> TASK INSTRUCTIONS
Please show every line from the entries that carries the word "Mechanical".

> RECORDED DATA

....

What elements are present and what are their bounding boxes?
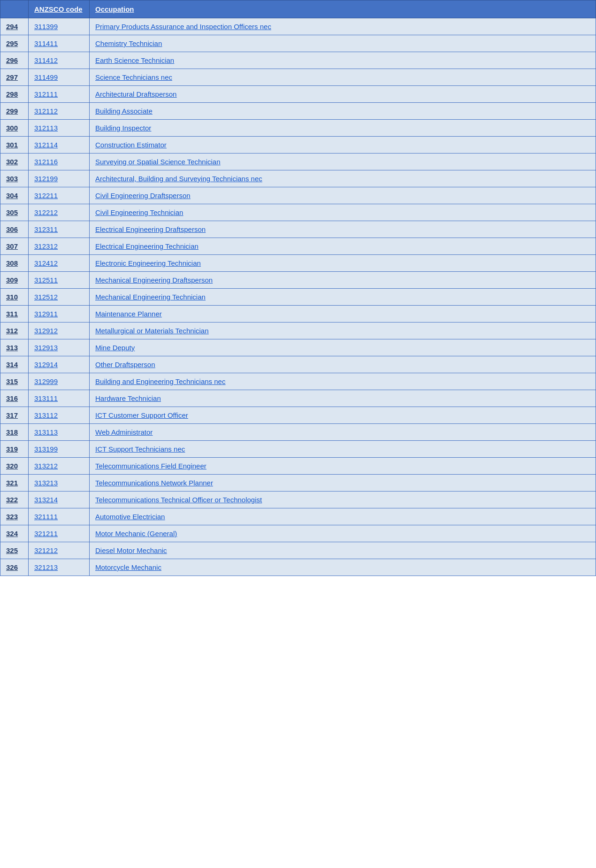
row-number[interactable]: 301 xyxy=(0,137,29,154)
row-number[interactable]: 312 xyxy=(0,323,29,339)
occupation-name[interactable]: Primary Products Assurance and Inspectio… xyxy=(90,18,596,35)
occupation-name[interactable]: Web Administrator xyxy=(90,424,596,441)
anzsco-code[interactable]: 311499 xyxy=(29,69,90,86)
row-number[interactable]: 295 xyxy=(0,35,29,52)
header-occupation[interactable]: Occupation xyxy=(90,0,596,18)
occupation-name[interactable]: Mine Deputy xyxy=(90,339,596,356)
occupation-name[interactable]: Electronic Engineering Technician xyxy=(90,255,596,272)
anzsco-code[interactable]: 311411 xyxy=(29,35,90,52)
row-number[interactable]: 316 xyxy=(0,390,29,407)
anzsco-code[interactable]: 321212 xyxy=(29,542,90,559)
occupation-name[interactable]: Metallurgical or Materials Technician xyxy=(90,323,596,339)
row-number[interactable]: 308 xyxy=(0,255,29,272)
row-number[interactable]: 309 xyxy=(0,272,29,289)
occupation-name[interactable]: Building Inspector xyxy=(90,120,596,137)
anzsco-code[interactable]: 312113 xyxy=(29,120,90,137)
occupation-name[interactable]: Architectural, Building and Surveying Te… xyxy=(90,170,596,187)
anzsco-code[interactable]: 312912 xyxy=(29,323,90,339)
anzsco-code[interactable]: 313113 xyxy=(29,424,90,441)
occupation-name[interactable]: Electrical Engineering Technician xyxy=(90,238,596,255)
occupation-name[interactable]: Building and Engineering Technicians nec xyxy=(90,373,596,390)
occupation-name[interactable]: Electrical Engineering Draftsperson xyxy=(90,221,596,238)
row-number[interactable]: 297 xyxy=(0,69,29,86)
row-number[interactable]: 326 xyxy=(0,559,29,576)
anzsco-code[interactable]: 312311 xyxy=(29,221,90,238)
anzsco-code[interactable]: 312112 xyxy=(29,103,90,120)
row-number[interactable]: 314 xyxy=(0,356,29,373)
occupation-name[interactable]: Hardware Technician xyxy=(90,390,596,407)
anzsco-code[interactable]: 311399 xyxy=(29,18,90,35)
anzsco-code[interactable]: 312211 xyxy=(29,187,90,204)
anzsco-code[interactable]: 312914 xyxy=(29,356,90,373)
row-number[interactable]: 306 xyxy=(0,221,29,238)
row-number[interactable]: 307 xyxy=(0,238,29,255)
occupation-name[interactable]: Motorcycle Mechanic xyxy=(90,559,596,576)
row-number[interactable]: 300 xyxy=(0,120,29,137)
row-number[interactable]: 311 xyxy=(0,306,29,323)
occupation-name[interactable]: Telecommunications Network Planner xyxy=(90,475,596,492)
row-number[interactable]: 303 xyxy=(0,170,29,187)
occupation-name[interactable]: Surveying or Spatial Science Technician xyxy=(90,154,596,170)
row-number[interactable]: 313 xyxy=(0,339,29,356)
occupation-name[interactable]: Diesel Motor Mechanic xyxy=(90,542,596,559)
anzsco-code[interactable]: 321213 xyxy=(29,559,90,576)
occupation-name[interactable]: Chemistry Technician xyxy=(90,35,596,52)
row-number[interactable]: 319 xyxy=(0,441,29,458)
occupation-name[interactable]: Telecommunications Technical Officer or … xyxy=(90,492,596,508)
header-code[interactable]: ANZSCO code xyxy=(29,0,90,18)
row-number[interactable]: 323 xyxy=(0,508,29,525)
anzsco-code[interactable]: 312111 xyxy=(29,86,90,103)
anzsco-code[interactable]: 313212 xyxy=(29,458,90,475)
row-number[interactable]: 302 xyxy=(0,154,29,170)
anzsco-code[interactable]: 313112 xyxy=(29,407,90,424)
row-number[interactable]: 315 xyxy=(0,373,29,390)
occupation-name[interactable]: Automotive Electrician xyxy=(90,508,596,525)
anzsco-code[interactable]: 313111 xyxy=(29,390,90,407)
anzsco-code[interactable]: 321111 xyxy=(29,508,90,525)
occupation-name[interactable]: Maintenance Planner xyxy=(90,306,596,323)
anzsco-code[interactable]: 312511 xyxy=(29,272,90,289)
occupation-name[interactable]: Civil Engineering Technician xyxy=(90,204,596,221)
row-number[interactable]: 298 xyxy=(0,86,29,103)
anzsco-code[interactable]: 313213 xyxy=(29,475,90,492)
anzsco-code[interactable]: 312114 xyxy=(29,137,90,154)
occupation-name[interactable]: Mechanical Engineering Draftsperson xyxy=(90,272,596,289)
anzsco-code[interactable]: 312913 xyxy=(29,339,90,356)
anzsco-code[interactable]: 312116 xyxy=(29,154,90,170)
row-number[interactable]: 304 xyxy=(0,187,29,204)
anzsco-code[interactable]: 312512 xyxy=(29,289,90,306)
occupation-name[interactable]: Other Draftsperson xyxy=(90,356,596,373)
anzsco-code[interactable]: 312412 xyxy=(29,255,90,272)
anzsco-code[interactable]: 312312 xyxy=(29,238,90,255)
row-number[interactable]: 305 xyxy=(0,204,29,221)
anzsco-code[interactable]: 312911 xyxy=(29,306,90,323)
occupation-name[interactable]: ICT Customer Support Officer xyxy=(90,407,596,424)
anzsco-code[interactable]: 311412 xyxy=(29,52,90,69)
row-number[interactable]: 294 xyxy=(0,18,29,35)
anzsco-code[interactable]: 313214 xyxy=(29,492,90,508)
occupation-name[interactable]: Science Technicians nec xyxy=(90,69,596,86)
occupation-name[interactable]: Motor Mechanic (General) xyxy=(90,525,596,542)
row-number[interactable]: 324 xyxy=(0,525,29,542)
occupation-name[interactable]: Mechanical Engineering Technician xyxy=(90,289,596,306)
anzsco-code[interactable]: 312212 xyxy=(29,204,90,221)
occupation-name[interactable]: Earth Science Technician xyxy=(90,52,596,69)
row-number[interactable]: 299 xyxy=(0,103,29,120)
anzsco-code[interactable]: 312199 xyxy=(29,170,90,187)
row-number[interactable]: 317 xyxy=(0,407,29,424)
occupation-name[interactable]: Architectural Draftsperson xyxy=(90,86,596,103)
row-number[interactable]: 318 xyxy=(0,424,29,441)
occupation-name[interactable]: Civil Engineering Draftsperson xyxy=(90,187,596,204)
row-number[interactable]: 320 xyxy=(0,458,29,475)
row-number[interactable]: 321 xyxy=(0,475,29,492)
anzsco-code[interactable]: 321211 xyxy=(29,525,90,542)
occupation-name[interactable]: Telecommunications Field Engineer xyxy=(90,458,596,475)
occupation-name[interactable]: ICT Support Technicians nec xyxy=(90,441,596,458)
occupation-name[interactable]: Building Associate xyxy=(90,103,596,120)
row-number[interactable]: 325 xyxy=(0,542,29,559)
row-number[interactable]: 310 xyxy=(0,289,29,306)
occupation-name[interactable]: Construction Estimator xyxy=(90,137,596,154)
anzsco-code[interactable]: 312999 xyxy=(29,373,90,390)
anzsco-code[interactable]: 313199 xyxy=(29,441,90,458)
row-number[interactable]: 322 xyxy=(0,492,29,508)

....

> ANSWER BELOW
occupation-name[interactable]: Mechanical Engineering Draftsperson xyxy=(90,272,596,289)
occupation-name[interactable]: Mechanical Engineering Technician xyxy=(90,289,596,306)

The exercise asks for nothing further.